情報処理安全確保支援士試験 令和6年度 春期 午前Ⅱ 問2

【出典:情報処理安全確保支援士試験 令和6年度 春期 午前Ⅱ(一部、加工あり)】

 送信者から受信者にメッセージ認証符号(MAC:Message Authentication Code)を付与したメッセージを送り、次に受信者が第三者に転送した。そのときのMACに関する記述のうち、適切なものはどれか。ここで、共通鍵は送信者と受信者だけが知っており、送信者と受信者のそれぞれの公開鍵は第三者を含めた3名が知っているものとする。

ア MACは、送信者がメッセージと共通鍵を用いて生成する。MACを用いると、受信者がメッセージの完全性を確認できる。
イ MACは、送信者がメッセージと共通鍵を用いて生成する。MACを用いると、第三者が送信者の真正性を確認できる。
ウ MACは、送信者がメッセージと受信者の公開鍵を用いて生成する。MACを用いると、第三者がメッセージの完全性を確認できる。
エ MACは、送信者がメッセージと送信者の公開鍵を用いて生成する。MACを用いると、受信者が送信者の真正性を確認できる。

情報処理安全確保支援士やネットワークスペシャリストの勉強、お疲れ様です! セキュリティ分野の学習は、覚えることがたくさんあって大変ですよね。今回は、そんな皆さんがよく耳にする「メッセージ認証符号(MAC:Message Authentication Code)」について、じっくりと掘り下げていきたいと思います。

「MACって何だか難しそう…」と感じる方もいるかもしれませんが、ご安心ください! 初心者の方にも分かりやすいように、具体的な例を交えながら解説していきますね。


メッセージ認証符号(MAC)って、そもそも何?

メッセージ認証符号(MAC)とは、「データの完全性」「メッセージの発信元の認証」を保証するための技術です。

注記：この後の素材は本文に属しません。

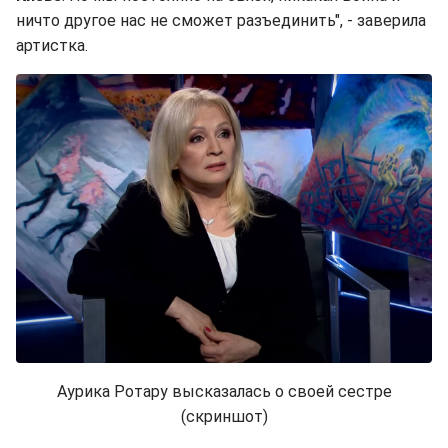
ничто другое нас не сможет разъединить", - заверила
артистка.
Аурика Ротару высказалась о своей сестре
(скриншот)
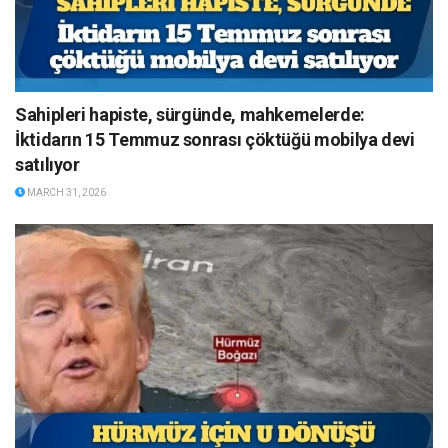
Sahipleri hapiste, sürgünde, mahkemelerde:
İktidarın 15 Temmuz sonrası çöktüğü mobilya devi
satılıyor
MARCH 31, 2026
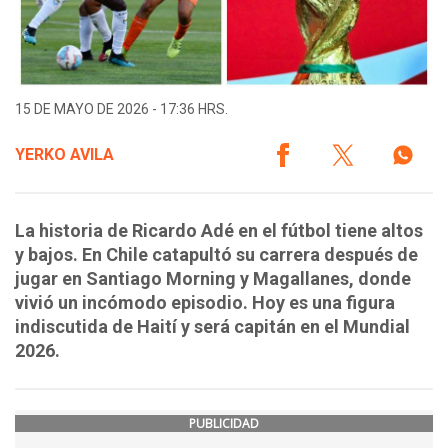
15 DE MAYO DE 2026 - 17:36 HRS.
YERKO AVILA
La historia de Ricardo Adé en el fútbol tiene altos
y bajos. En Chile catapultó su carrera después de
jugar en Santiago Morning y Magallanes, donde
vivió un incómodo episodio. Hoy es una figura
indiscutida de Haití y será capitán en el Mundial
2026.
PUBLICIDAD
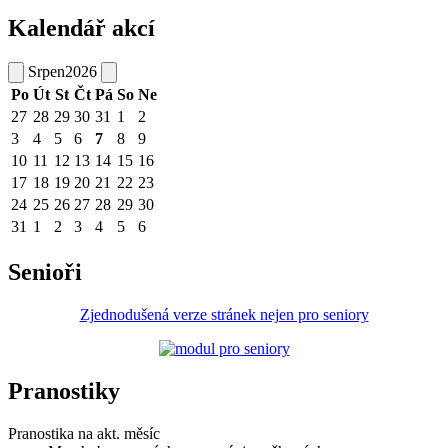
Kalendář akcí
Srpen
2026
Po
Út
St
Čt
Pá
So
Ne
27
28
29
30
31
1
2
3
4
5
6
7
8
9
10
11
12
13
14
15
16
17
18
19
20
21
22
23
24
25
26
27
28
29
30
31
1
2
3
4
5
6
Senioři
Zjednodušená verze stránek nejen pro seniory
Pranostiky
Pranostika na akt. měsíc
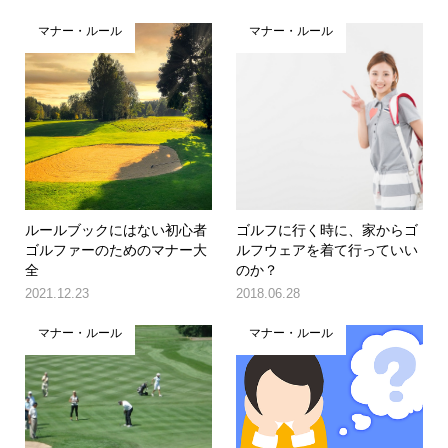
マナー・ルール
マナー・ルール
ルールブックにはない初心者
ゴルフに行く時に、家からゴ
ゴルファーのためのマナー大
ルフウェアを着て行っていい
全
のか？
2021.12.23
2018.06.28
マナー・ルール
マナー・ルール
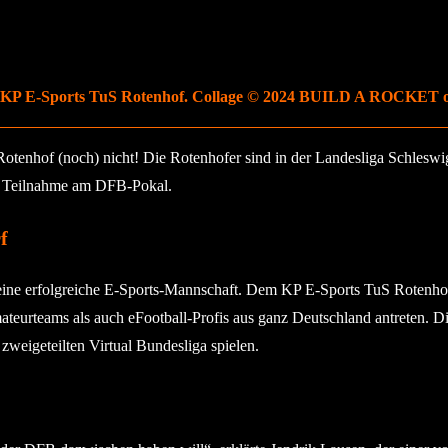
n KP E-Sports TuS Rotenhof. Collage © 2024 BUILD A ROCKET o
Rotenhof (noch) nicht! Die Rotenhofer sind in der Landesliga Schleswi
die Teilnahme am DFB-Pokal.
f
ine erfolgreiche E-Sports-Mannschaft. Dem KP E-Sports TuS Rotenhof 
urteams als auch eFootball-Profis aus ganz Deutschland antreten. Di
zweigeteilten Virtual Bundesliga spielen.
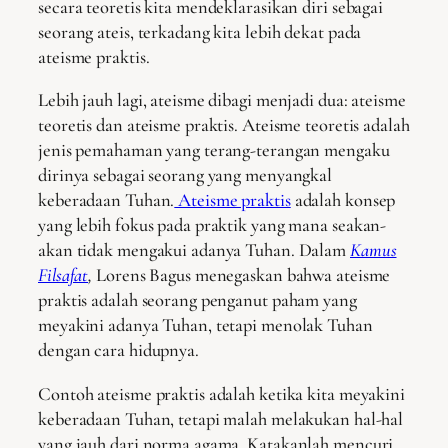
secara teoretis kita mendeklarasikan diri sebagai
seorang ateis, terkadang kita lebih dekat pada
ateisme praktis.
Lebih jauh lagi, ateisme dibagi menjadi dua: ateisme
teoretis dan ateisme praktis. Ateisme teoretis adalah
jenis pemahaman yang terang-terangan mengaku
dirinya sebagai seorang yang menyangkal
keberadaan Tuhan.
Ateisme praktis
adalah konsep
yang lebih fokus pada praktik yang mana seakan-
akan tidak mengakui adanya Tuhan. Dalam
Kamus
Filsafat
,
Lorens Bagus menegaskan bahwa ateisme
praktis adalah seorang penganut paham yang
meyakini adanya Tuhan, tetapi menolak Tuhan
dengan cara hidupnya.
Contoh ateisme praktis adalah ketika kita meyakini
keberadaan Tuhan, tetapi malah melakukan hal-hal
yang jauh dari norma agama. Katakanlah mencuri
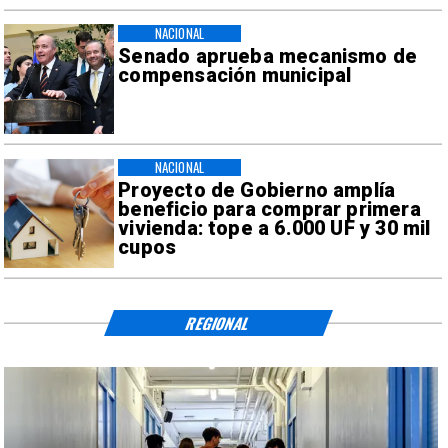
NACIONAL
Senado aprueba mecanismo de
compensación municipal
NACIONAL
Proyecto de Gobierno amplía
beneficio para comprar primera
vivienda: tope a 6.000 UF y 30 mil
cupos
REGIONAL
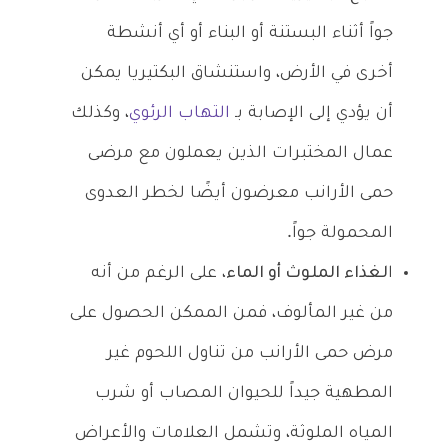
جواً أثناء البستنة أو البناء أو أي أنشطة
أخرى في الأرض، واستنشاق البكتيريا يمكن
أن يؤدي إلى الإصابة بـ
التهاب الرئوي
، وكذلك
عمال المختبرات الذين يعملون مع مرضى
حمى الأرانب معرضون أيضًا لخطر العدوى
المحمولة جواً.
ا
لغذاء الملوث أو الماء
، على الرغم من أنه
من غير المألوف، فمن الممكن الحصول على
مرض حمى الأرانب من تناول اللحوم غير
المطهية جيداً للحيوان المصاب أو شرب
المياه الملوثة، وتشمل العلامات والأعراض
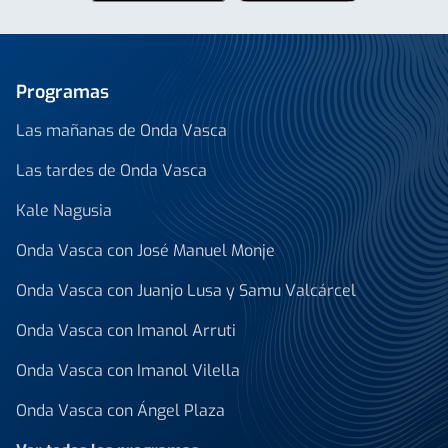
Programas
Las mañanas de Onda Vasca
Las tardes de Onda Vasca
Kale Nagusia
Onda Vasca con José Manuel Monje
Onda Vasca con Juanjo Lusa y Samu Valcárcel
Onda Vasca con Imanol Arruti
Onda Vasca con Imanol Vilella
Onda Vasca con Ángel Plaza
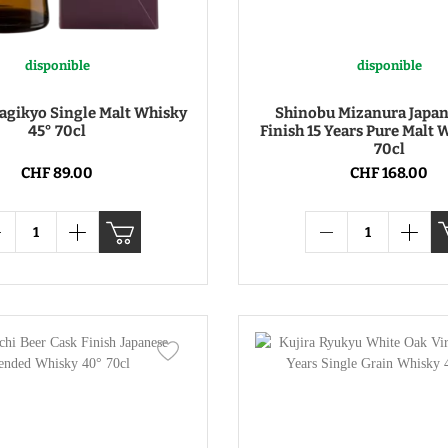
disponible
disponible
agikyo Single Malt Whisky
Shinobu Mizanura Japan
45° 70cl
Finish 15 Years Pure Malt 
70cl
CHF 89.00
CHF 168.00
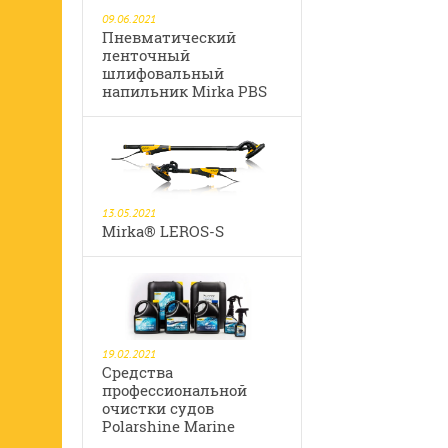
09.06.2021
Пневматический
ленточный
шлифовальный
напильник Mirka PBS
13.05.2021
Mirka® LEROS-S
19.02.2021
Средства
профессиональной
очистки судов
Polarshine Marine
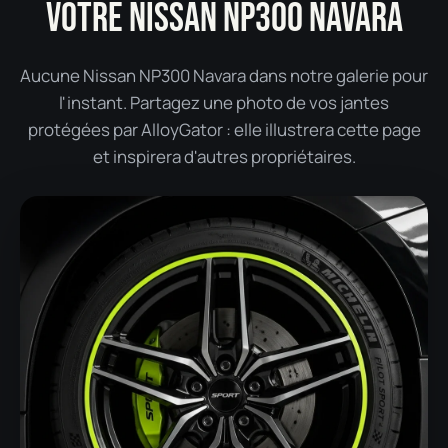
VOTRE NISSAN NP300 NAVARA
Aucune Nissan NP300 Navara dans notre galerie pour
l'instant. Partagez une photo de vos jantes
protégées par AlloyGator : elle illustrera cette page
et inspirera d'autres propriétaires.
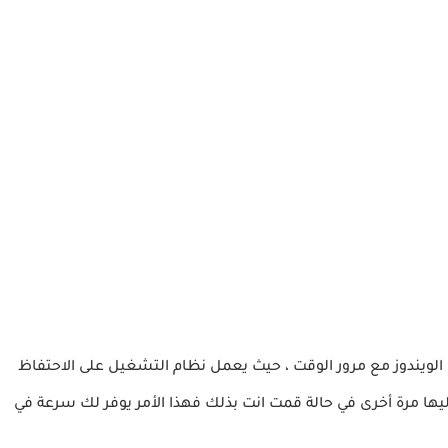
 الويندوز مع مرور الوقت ، حيث يعمل نظام التشغيل على الاحتفاظ
ا مرة أخرى في حالة قمت انت بذلك فهذا الأمر يوفر لك سرعة في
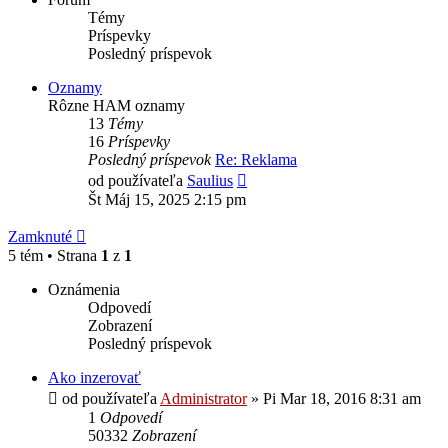
Témy
Príspevky
Posledný príspevok
Oznamy
Rôzne HAM oznamy
13
Témy
16
Príspevky
Posledný príspevok
Re: Reklama
Zobraziť
od používateľa
Saulius
posledný
Št Máj 15, 2025 2:15 pm
príspevok
Zamknuté
5 tém • Strana
1
z
1
Oznámenia
Odpovedí
Zobrazení
Posledný príspevok
Ako inzerovať
od používateľa
Administrator
»
Pi Mar 18, 2016 8:31 am
1
Odpovedí
50332
Zobrazení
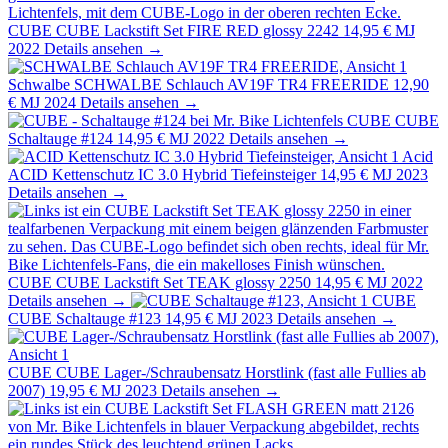
CUBE
CUBE Lackstift Set FIRE RED glossy 2242
14,95 €
MJ
2022
Details ansehen →
Schwalbe
SCHWALBE Schlauch AV19F TR4 FREERIDE
12,90
€
MJ 2024
Details ansehen →
CUBE
CUBE
Schaltauge #124
14,95 €
MJ 2022
Details ansehen →
Acid
ACID Kettenschutz IC 3.0 Hybrid Tiefeinsteiger
14,95 €
MJ 2023
Details ansehen →
CUBE
CUBE Lackstift Set TEAK glossy 2250
14,95 €
MJ 2022
Details ansehen →
CUBE
CUBE Schaltauge #123
14,95 €
MJ 2023
Details ansehen →
CUBE
CUBE Lager-/Schraubensatz Horstlink (fast alle Fullies ab
2007)
19,95 €
MJ 2023
Details ansehen →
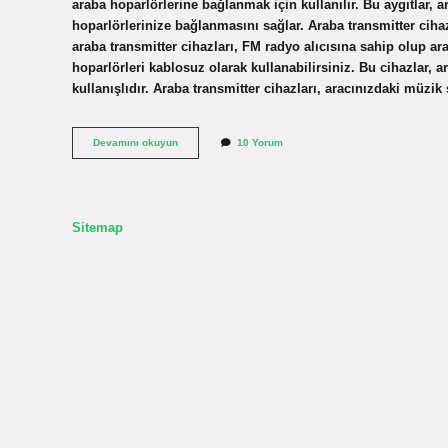
araba hoparlörlerine bağlanmak için kullanılır. Bu aygıtlar,
hoparlörlerinize bağlanmasını sağlar. Araba transmitter ciha
araba transmitter cihazları, FM radyo alıcısına sahip olup ar
hoparlörleri kablosuz olarak kullanabilirsiniz. Bu cihazlar, 
kullanışlıdır. Araba transmitter cihazları, aracınızdaki müzi
Araba
Devamını okuyun
10 Yorum
transmitter
nedir
Sitemap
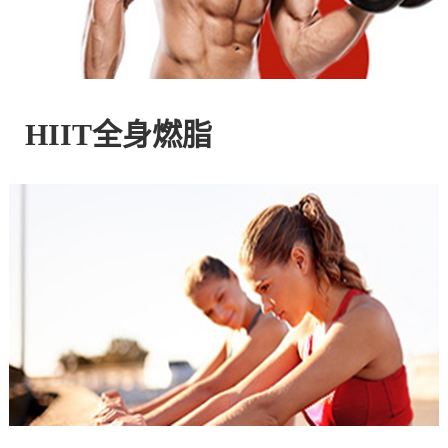
控
股
HIIT全身燃脂
有
限
公
司
官
方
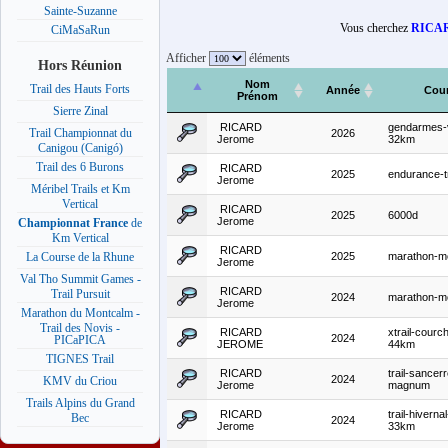
Sainte-Suzanne
Vous cherchez
RICAR
CiMaSaRun
Afficher
éléments
Hors Réunion
Nom
Trail des Hauts Forts
Année
Cou
Prénom
Sierre Zinal
RICARD
gendarmes-
Trail Championnat du
2026
Jerome
32km
Canigou (Canigó)
Trail des 6 Burons
RICARD
2025
endurance-tr
Jerome
Méribel Trails et Km
Vertical
RICARD
2025
6000d
Jerome
Championnat France
de
Km Vertical
RICARD
2025
marathon-m
La Course de la Rhune
Jerome
Val Tho Summit Games -
RICARD
Trail Pursuit
2024
marathon-m
Jerome
Marathon du Montcalm -
Trail des Novis -
RICARD
xtrail-courc
2024
PICaPICA
JEROME
44km
TIGNES Trail
RICARD
trail-sancerr
2024
KMV du Criou
Jerome
magnum
Trails Alpins du Grand
RICARD
trail-hivern
Bec
2024
Jerome
33km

少し専門的な言葉が並びましたが、簡単に言うと、以下の2つのことを同時に確認できる仕組みだと思ってください。

  1. 送られてきたデータが、途中で改ざんされていないか?
  2. そのデータが、本当に正しい相手から送られてきたものか?

イメージとしては、封筒に入った手紙に、差出人が「この手紙は私が書きました。内容もそのままです」という保証のハンコを押しているようなものです。


なぜMACが必要なの? その背景・経緯

インターネットが普及し、情報のやり取りが当たり前になった現代において、セキュリティの重要性はますます高まっています。特に、重要なデータや機密性の高い情報がネットワーク上を行き交う中で、以下のようなリスクが常に存在します。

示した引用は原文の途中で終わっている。